Task goal — Return exactly the run of lines that begins at the line containing "de het vrije" and ends at the last line of the material below; pictures stay out.

Data for review —

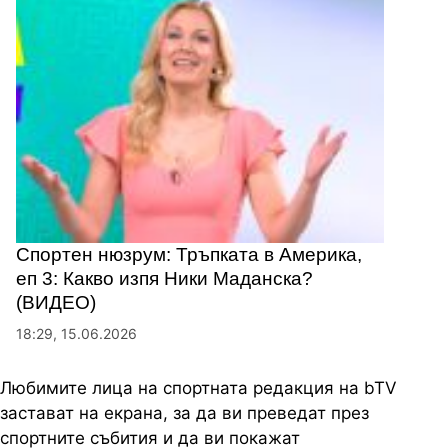
Спортен нюзрум: Тръпката в Америка,
еп 3: Какво изпя Ники Маданска?
(ВИДЕО)
18:29, 15.06.2026
Любимите лица на спортната редакция на bTV
застават на екрана, за да ви преведат през
спортните събития и да ви покажат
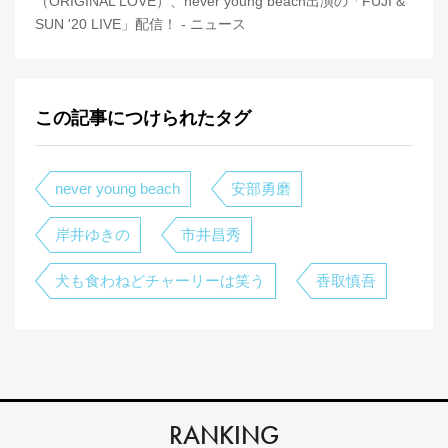
（ORIGINAL LOVE）、never young beach出演の「FUJI &
SUN '20 LIVE」配信！ - ニュース
この記事につけられたタグ
never young beach
安部勇磨
岸井ゆきの
市井昌秀
犬も食わねどチャーリーは笑う
香取慎吾
RANKING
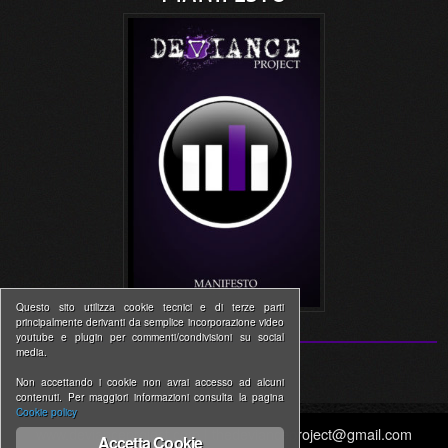
Questo sito utilizza cookie tecnici e di terze parti
principalmente derivanti da semplice incorporazione video
youtube e plugin per commenti/condivisioni su social
media.
Non accettando i cookie non avrai accesso ad alcuni
contenuti. Per maggiori informazioni consulta la pagina
Cookie policy
www.devianceproject.com | thedevianceproject@gmail.com
Accetta Cookie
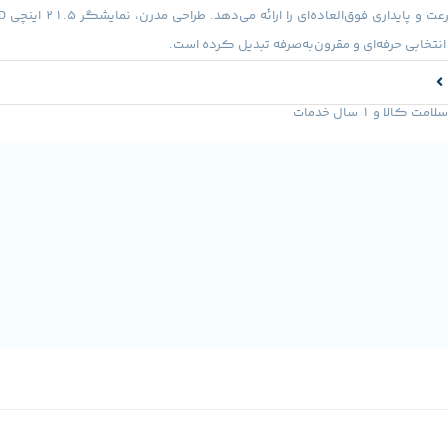
ه انتخابی حرفه‌ای و مقرون‌به‌صرفه تبدیل کرده است.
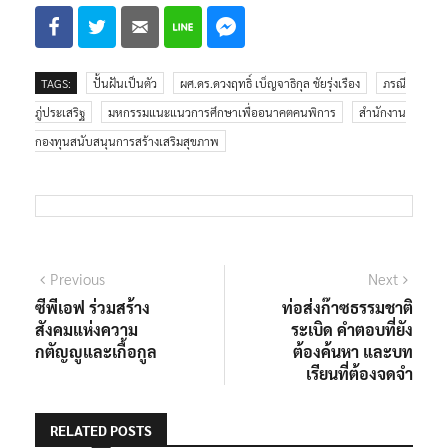
TAGS:
ปั้นฝันเป็นตัว
ผศ.ดร.ดวงฤทธิ์ เบ็ญจาธิกุล ชัยรุ่งเรือง
ภรณี
ภู่ประเสริฐ
มหกรรมแนะแนวการศึกษาเพื่ออนาคตคนพิการ
สำนักงาน
กองทุนสนับสนุนการสร้างเสริมสุขภาพ
Previous
Next
ซีพีเอฟ ร่วมสร้าง
ท่อส่งก๊าซธรรมชาติ
สังคมแห่งความ
ระเบิด คำตอบที่ยัง
กตัญญูและเกื้อกูล
ต้องค้นหา และบท
เรียนที่ต้องจดจำ
RELATED POSTS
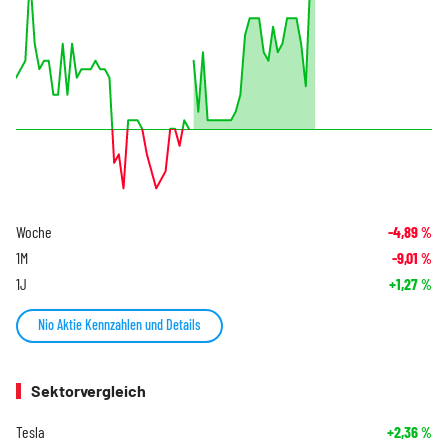
Woche
-4,89
%
1M
-9,01
%
1J
+1,27
%
Nio Aktie Kennzahlen und Details
Sektorvergleich
Tesla
+2,36
%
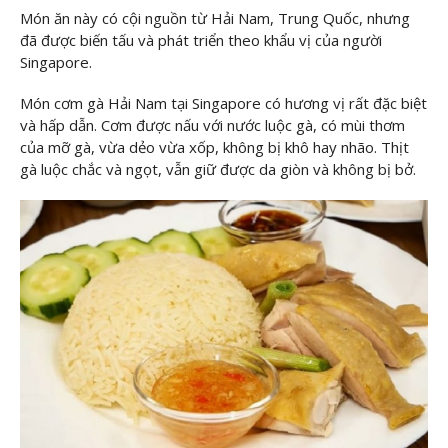
Món ăn này có cội nguồn từ Hải Nam, Trung Quốc, nhưng
đã được biến tấu và phát triển theo khẩu vị của người
Singapore.
Món cơm gà Hải Nam tại Singapore có hương vị rất đặc biệt
và hấp dẫn. Cơm được nấu với nước luộc gà, có mùi thơm
của mỡ gà, vừa dẻo vừa xốp, không bị khô hay nhão. Thịt
gà luộc chắc và ngọt, vẫn giữ được da giòn và không bị bở.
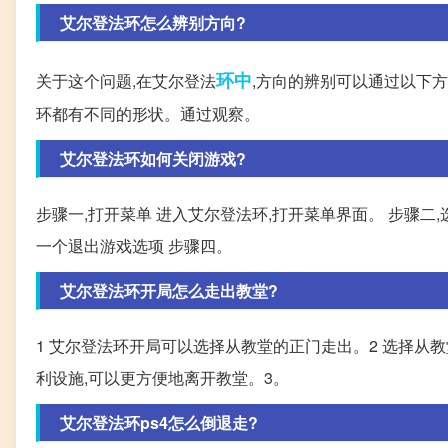
艾尔登法环怎么辨别方向?
环中
关于这个问题,在艾尔登法
,方向的辨别可以通过以下方
环都有不同的形状。通过观察。
艾尔登法环如何关闭游戏?
步骤一,打开菜单 进入艾尔登法环,打开菜单界面。 步骤二,
一个退出游戏选项 步骤四。
艾尔登法环开局怎么走出教堂?
1 艾尔登法环开局可以选择从教堂的正门走出。2 选择从
利设施,可以更方便地离开教堂。3。
艾尔登法环ps4怎么倒退走?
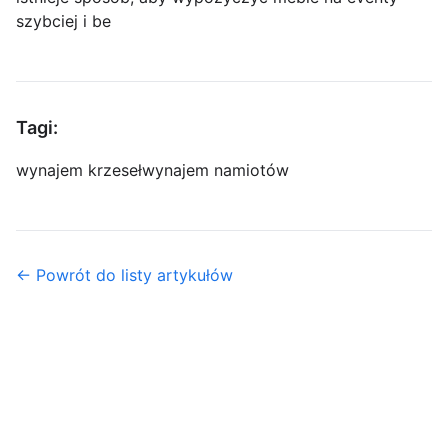
szybciej i be
Tagi:
wynajem krzeseł
wynajem namiotów
← Powrót do listy artykułów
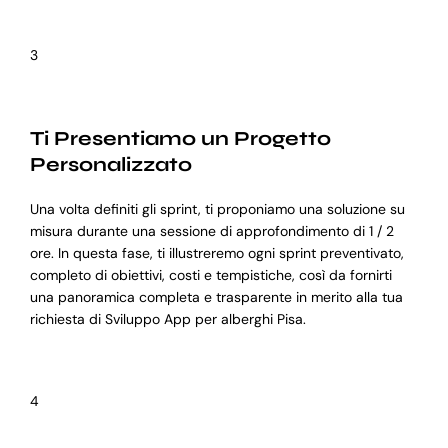
3
Ti Presentiamo un Progetto
Personalizzato
Una volta definiti gli sprint, ti proponiamo una soluzione su
misura durante una sessione di approfondimento di 1 / 2
ore. In questa fase, ti illustreremo ogni sprint preventivato,
completo di obiettivi, costi e tempistiche, così da fornirti
una panoramica completa e trasparente in merito alla tua
richiesta di Sviluppo App per alberghi Pisa.
4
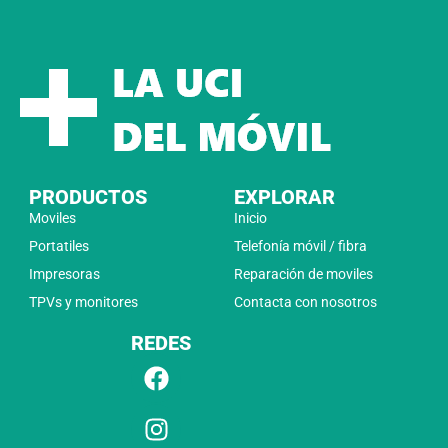
PRODUCTOS
EXPLORAR
Moviles
Inicio
Portatiles
Telefonía móvil / fibra
Impresoras
Reparación de moviles
TPVs y monitores
Contacta con nosotros
REDES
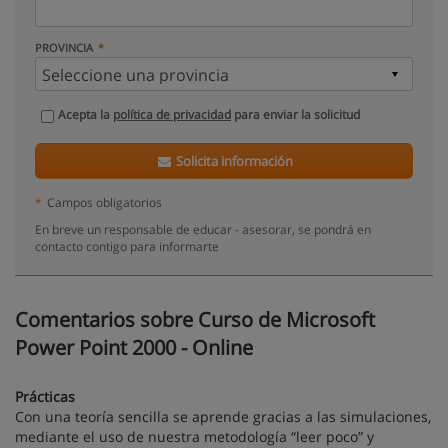
PROVINCIA
Acepta la
política de privacidad
para enviar la solicitud
Solicita información
*
Campos obligatorios
En breve un responsable de educar - asesorar, se pondrá en
contacto contigo para informarte
Comentarios sobre Curso de Microsoft
Power Point 2000 - Online
Prácticas
Con una teoría sencilla se aprende gracias a las simulaciones,
mediante el uso de nuestra metodología “leer poco” y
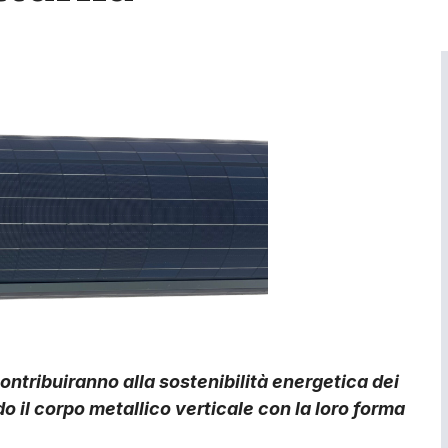
 contribuiranno alla sostenibilità energetica dei
o il corpo metallico verticale con la loro forma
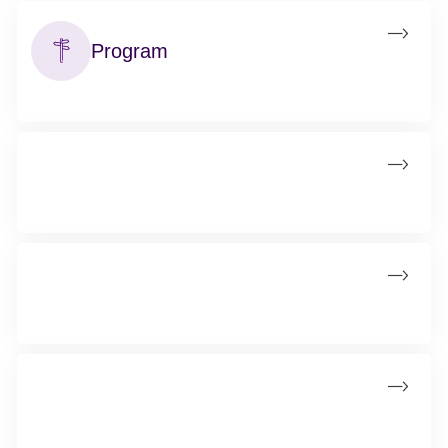
Program
Se programmet for stafetten her
Kontakt
Find kontaktoplysninger på din lokale stafet.
Samarbejdspartnere
Se virksomheder, der sponserer stafetten.
Donationer til stafetten
Se virksomheder, der har støttet stafetten med et kontant
beløb via hjemmesiden.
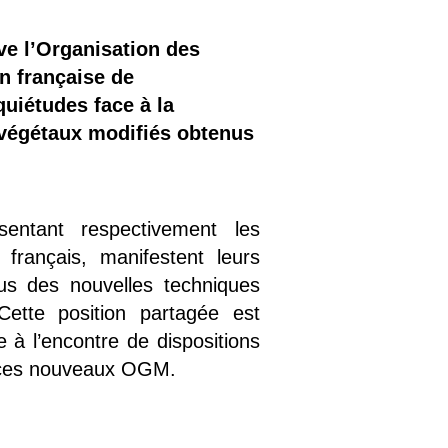
ve l’Organisation des
n française de
uiétudes face à la
 végétaux modifiés obtenus
entant respectivement les
français, manifestent leurs
us des nouvelles techniques
tte position partagée est
e à l’encontre de dispositions
 de ces nouveaux OGM.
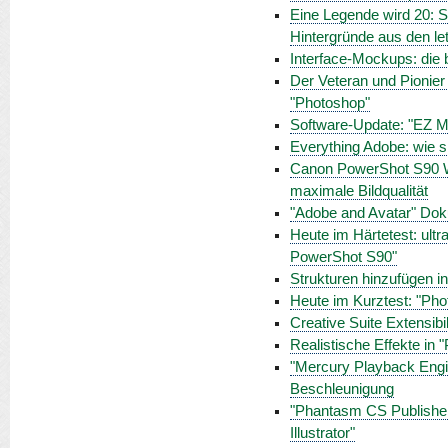
Eine Legende wird 20: S
Hintergründe aus den le
Interface-Mockups: die b
Der Veteran und Pionier
"Photoshop"
Software-Update: "EZ M
Everything Adobe: wie s
Canon PowerShot S90 Wo
maximale Bildqualität
"Adobe and Avatar" Doku
Heute im Härtetest: ul
PowerShot S90"
Strukturen hinzufügen i
Heute im Kurztest: "Pho
Creative Suite Extensibil
Realistische Effekte in 
"Mercury Playback Engin
Beschleunigung
"Phantasm CS Publisher"
Illustrator"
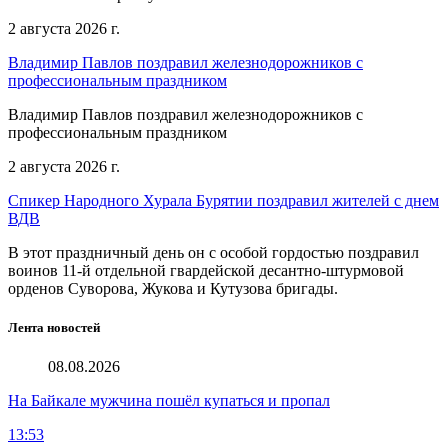
2 августа 2026 г.
Владимир Павлов поздравил железнодорожников с
профессиональным праздником
Владимир Павлов поздравил железнодорожников с
профессиональным праздником
2 августа 2026 г.
Спикер Народного Хурала Бурятии поздравил жителей с днем
ВДВ
В этот праздничный день он с особой гордостью поздравил
воинов 11-й отдельной гвардейской десантно-штурмовой
орденов Суворова, Жукова и Кутузова бригады.
Лента новостей
08.08.2026
На Байкале мужчина пошёл купаться и пропал
13:53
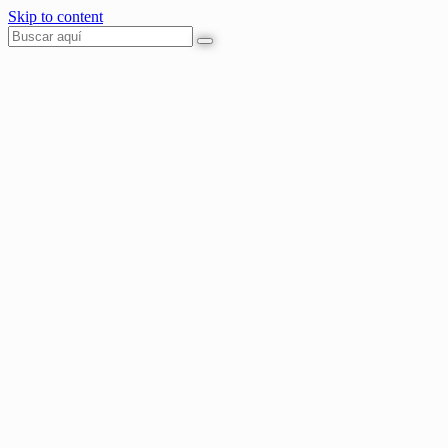
Skip to content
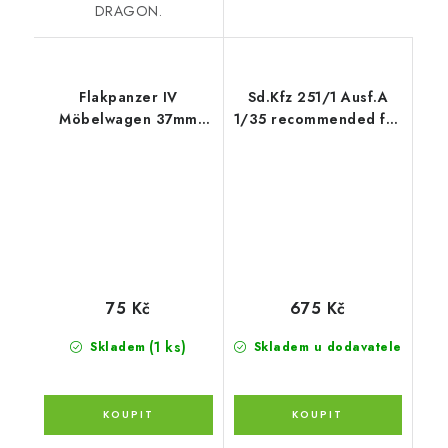
DRAGON.
Flakpanzer IV
Sd.Kfz 251/1 Ausf.A
Möbelwagen 37mm
1/35 recommended for
recommended for
ICM
TAMIYA 35237
75 Kč
675 Kč
(1 ks)
Skladem
Skladem u dodavatele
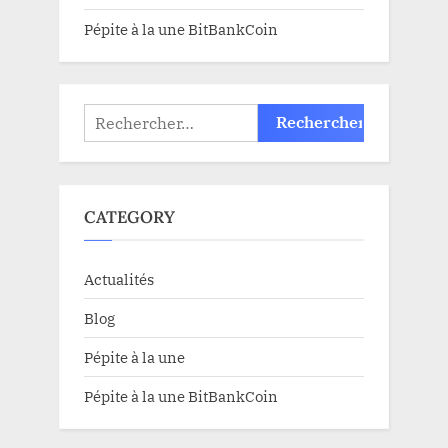
Pépite à la une BitBankCoin
Rechercher :
CATEGORY
Actualités
Blog
Pépite à la une
Pépite à la une BitBankCoin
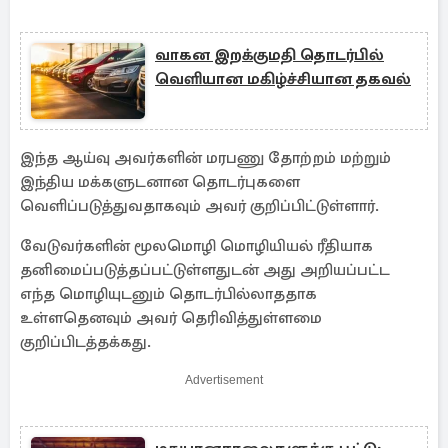
வாகன இறக்குமதி தொடர்பில்
வெளியான மகிழ்ச்சியான தகவல்
இந்த ஆய்வு அவர்களின் மரபணு தோற்றம் மற்றும்
இந்திய மக்களுடனான தொடர்புகளை
வெளிப்படுத்துவதாகவும் அவர் குறிப்பிட்டுள்ளார்.
வேடுவர்களின் மூலமொழி மொழியியல் ரீதியாக
தனிமைப்படுத்தப்பட்டுள்ளதுடன் அது அறியப்பட்ட
எந்த மொழியுடனும் தொடர்பில்லாததாக
உள்ளதெனவும் அவர் தெரிவித்துள்ளமை
குறிப்பிடத்தக்கது.
Advertisement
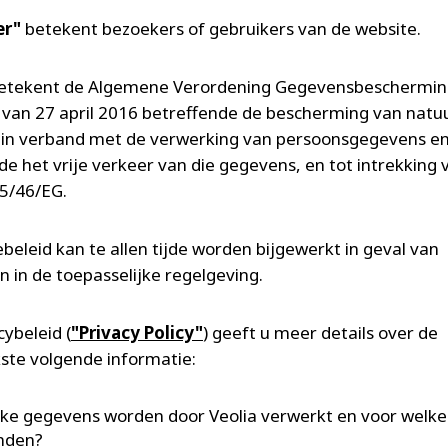
er"
betekent bezoekers of gebruikers van de website.
etekent de Algemene Verordening Gegevensbeschermin
van 27 april 2016 betreffende de bescherming van natuu
in verband met de verwerking van persoonsgegevens e
de het vrije verkeer van die gegevens, en tot intrekking 
95/46/EG.
ebeleid kan te allen tijde worden bijgewerkt in geval van
en in de toepasselijke regelgeving.
cybeleid (
"Privacy Policy"
) geeft u meer details over de
kste volgende informatie:
ke gegevens worden door Veolia verwerkt en voor welke
nden?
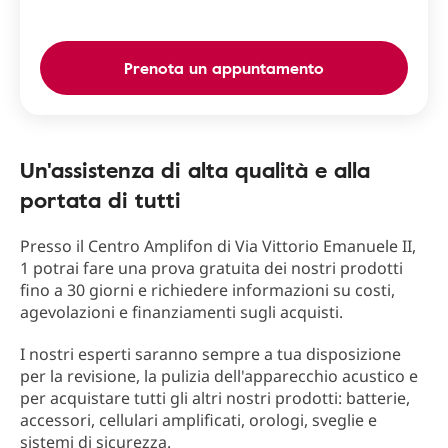
Prenota un appuntamento
Un'assistenza di alta qualità e alla
portata di tutti
Presso il Centro Amplifon di Via Vittorio Emanuele II,
1 potrai fare una prova gratuita dei nostri prodotti
fino a 30 giorni e richiedere informazioni su costi,
agevolazioni e finanziamenti sugli acquisti.
I nostri esperti saranno sempre a tua disposizione
per la revisione, la pulizia dell'apparecchio acustico e
per acquistare tutti gli altri nostri prodotti: batterie,
accessori, cellulari amplificati, orologi, sveglie e
sistemi di sicurezza.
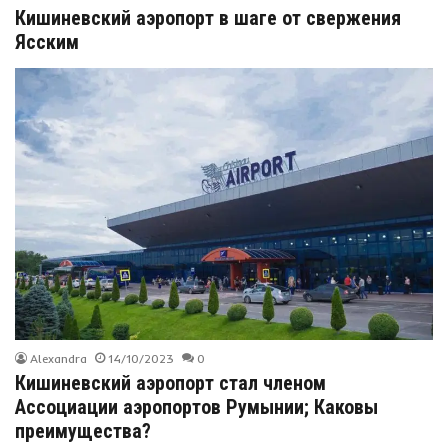
Кишиневский аэропорт в шаге от свержения
Ясским
Alexandra
14/10/2023
0
Кишиневский аэропорт стал членом
Ассоциации аэропортов Румынии; Каковы
преимущества?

Result —
de het vrije verkeer van die gegevens, en tot intrekking 
95/46/EG.
ebeleid kan te allen tijde worden bijgewerkt in geval van
en in de toepasselijke regelgeving.
cybeleid (
"Privacy Policy"
) geeft u meer details over de
kste volgende informatie:
ke gegevens worden door Veolia verwerkt en voor welke
nden?
Prenota un appuntamento
Un'assistenza di alta qualità e alla
portata di tutti
Presso il Centro Amplifon di Via Vittorio Emanuele II,
1 potrai fare una prova gratuita dei nostri prodotti
fino a 30 giorni e richiedere informazioni su costi,
agevolazioni e finanziamenti sugli acquisti.
I nostri esperti saranno sempre a tua disposizione
per la revisione, la pulizia dell'apparecchio acustico e
per acquistare tutti gli altri nostri prodotti: batterie,
accessori, cellulari amplificati, orologi, sveglie e
sistemi di sicurezza.
Кишиневский аэропорт в шаге от свержения
Ясским
Alexandra
14/10/2023
0
Кишиневский аэропорт стал членом
Ассоциации аэропортов Румынии; Каковы
преимущества?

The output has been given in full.